Thank you very much for your email. Your family has been in my thoughts, especially this year. Becca is such a wonderful student and person! Her strength and personality I am sure will lead to a bright future! I wish her the best of luck as she continues into high school.
It was a pleasure to teach Becca. I wish her the very best in the future.
Friday, June 16, 2017
When someone you love has experienced the loss of a child, it's hard on everyone. They are engulfed in a sea of unbearable pain and grief and sorrow while you may be struggling to stand beside them, wondering what to say, what to do, and what they need. You love them dearly, but you don't really know what they are going through and you don't know what to do.
Maybe you're grieving too.
Maybe you're suffering as you witness their suffering.
Maybe you feel helpless.
Maybe you find yourself saying all the wrong things because you don't know what else to say.
Maybe you want to love them through this, but no one taught you how to do that.
Most of us don't really know how to navigate this thing called grief. They don't teach Grief 101 in high school (although, perhaps they should!).
In an ideal world, your heartbroken loved one would be able to say, "Here, this is what I need. This is how you can help me." Unfortunately, that's generally not how it works. They have been crushed by a devastating loss and, chances are, they're giving everything they have to simply get out of bed in the morning. Trying to articulate what they need and what kind of support they want probably feels next to impossible.
Fortunately, loving a grieving friend or family member isn't as complicated as it can seem. Generally, it's simply about being a compassionate and kind human.
First and foremost, show up. Be here.
Show up at their door. Run errands for them. Do their laundry. Make them meals and sit with them to ensure they eat (many times in early grief people lose their appetite and don't eat regularly). Lay on the bed and hold them while they cry.
Continue to show up for months or years - this is a lifetime loss and they will need you for a lifetime. Text them. Call them. Send cards. Remember birthdays and anniversaries of their child's life. Help them plan birthday parties and holiday remembrances and show up for death anniversaries. Mark them on your calendar so you don't forget - because they won't. And they won't forget those who show up for them.
You will likely say or do the wrong thing at some point. But if you are willing to keep showing up and work through the discomfort, that's what will matter. That's how you'll help.
Grief is not short lived. Nor is it linear or simple or logical.
Grieving a child takes a lifetime. We love our children for a lifetime and we will grieve them for a lifetime. Society likes to tell us that after a certain period of time, grief should be completed and we should be ready to find "closure" and "move on."
To be quite honest, if you buy into it that way of thinking, you will struggle to be able to support your loved one as long as they will need you to.

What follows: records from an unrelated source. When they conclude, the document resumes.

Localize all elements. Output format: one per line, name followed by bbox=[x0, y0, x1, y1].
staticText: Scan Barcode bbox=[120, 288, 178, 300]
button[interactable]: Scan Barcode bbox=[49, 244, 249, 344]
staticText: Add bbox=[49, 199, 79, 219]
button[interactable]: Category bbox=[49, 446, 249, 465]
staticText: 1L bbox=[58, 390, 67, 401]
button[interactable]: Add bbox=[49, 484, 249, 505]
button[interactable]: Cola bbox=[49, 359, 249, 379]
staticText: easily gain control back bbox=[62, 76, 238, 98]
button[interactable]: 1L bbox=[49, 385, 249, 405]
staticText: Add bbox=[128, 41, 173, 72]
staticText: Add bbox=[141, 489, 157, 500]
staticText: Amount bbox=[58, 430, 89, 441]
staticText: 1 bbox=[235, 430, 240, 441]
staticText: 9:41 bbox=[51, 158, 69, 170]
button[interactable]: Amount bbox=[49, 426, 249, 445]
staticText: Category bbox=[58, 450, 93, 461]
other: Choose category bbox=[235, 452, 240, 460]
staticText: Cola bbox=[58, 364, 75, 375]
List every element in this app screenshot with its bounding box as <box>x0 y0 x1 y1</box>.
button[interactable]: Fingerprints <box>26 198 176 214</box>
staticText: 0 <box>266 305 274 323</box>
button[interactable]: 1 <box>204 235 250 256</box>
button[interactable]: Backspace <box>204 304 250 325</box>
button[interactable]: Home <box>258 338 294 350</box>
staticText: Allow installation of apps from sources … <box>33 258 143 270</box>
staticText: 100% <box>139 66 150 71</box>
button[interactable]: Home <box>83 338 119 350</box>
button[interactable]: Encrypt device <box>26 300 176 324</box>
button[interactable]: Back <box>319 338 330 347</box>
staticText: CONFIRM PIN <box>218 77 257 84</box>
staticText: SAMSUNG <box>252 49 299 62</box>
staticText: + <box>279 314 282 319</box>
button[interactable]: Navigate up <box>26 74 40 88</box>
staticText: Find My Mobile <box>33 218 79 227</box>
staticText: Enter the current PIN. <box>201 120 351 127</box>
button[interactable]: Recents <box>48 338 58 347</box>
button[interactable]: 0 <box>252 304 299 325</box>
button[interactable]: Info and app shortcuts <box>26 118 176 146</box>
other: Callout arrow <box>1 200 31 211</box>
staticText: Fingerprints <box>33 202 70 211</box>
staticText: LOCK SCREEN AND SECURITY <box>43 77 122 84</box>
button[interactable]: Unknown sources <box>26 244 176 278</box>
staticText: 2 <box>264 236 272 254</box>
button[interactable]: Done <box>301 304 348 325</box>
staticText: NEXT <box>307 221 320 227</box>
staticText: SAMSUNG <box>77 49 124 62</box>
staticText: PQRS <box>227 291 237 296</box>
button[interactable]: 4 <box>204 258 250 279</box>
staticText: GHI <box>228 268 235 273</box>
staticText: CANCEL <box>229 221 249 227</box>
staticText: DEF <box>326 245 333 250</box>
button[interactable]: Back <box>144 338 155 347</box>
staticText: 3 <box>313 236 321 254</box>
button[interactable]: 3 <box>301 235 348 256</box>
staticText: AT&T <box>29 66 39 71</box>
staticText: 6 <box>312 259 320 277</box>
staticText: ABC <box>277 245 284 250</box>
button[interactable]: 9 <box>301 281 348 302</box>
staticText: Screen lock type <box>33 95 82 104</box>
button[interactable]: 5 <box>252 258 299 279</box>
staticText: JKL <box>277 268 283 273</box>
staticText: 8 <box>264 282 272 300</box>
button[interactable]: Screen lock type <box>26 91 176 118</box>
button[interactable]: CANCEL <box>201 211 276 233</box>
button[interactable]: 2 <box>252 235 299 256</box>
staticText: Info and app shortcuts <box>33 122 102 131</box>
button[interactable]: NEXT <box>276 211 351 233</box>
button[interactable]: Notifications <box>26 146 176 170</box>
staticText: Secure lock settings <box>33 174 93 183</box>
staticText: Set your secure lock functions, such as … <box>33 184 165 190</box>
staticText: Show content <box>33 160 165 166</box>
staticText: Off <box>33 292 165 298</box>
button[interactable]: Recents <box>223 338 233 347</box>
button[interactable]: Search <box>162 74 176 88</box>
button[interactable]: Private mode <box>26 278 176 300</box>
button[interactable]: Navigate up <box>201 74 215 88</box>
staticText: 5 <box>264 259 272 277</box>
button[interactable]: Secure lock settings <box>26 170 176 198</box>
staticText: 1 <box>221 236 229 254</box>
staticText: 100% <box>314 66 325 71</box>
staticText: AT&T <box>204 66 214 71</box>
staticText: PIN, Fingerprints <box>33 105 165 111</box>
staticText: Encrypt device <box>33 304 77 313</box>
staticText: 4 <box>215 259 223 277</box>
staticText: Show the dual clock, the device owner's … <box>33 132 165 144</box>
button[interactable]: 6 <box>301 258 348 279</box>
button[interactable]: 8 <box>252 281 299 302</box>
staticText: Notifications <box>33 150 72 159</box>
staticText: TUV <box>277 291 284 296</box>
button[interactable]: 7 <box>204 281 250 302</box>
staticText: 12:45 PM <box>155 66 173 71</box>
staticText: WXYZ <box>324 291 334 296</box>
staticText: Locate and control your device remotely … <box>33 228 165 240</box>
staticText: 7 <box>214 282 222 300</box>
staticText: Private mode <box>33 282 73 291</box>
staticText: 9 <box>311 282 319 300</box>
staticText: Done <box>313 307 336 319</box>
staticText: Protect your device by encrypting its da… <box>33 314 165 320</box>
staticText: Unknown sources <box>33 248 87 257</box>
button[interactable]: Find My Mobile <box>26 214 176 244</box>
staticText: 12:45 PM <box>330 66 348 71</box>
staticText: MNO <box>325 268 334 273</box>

Your friend or family member will grieve far longer than you will want to hear about it or be around it. This is where they will need you to be patient and understanding.
Those who grieve their child(ren) will eventually find a way to live with that grief and that aching hole in their life, but they will never stop missing their child or longing to hold them. Birthdays and holidays and anniversary dates may be painful and challenging for the rest of their life.
When you find yourself tiring of their grief or wanting them to "get over it already," remember - they are far, far more exhausted and sick of grieving than you can even imagine. This is when they need you most to keep showing up.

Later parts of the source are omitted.